## PROBLEM DETAILS
From the entries below, transcribe exactly the lines between the line holding "Riviera Series" and the line holding "Our Services", inclusive; skip all other lines.

## TASK DATA

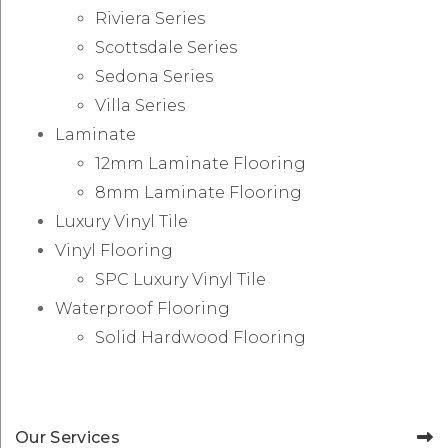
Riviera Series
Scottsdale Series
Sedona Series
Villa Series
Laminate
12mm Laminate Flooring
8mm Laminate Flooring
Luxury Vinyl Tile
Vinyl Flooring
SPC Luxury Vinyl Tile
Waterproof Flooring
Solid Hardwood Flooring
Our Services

==

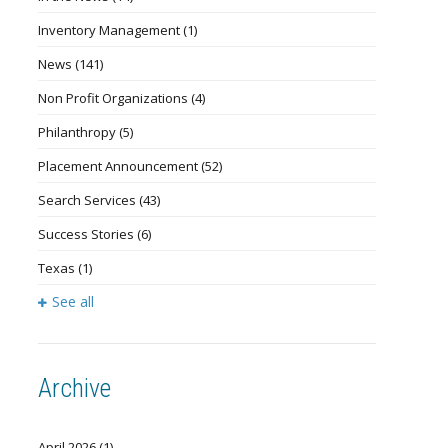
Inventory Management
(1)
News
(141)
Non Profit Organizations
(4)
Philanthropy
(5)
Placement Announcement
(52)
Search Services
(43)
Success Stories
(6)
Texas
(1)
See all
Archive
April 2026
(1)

## REPLY
Riviera Series
Scottsdale Series
Sedona Series
Villa Series
Laminate
12mm Laminate Flooring
8mm Laminate Flooring
Luxury Vinyl Tile
Vinyl Flooring
SPC Luxury Vinyl Tile
Waterproof Flooring
Solid Hardwood Flooring
Our Services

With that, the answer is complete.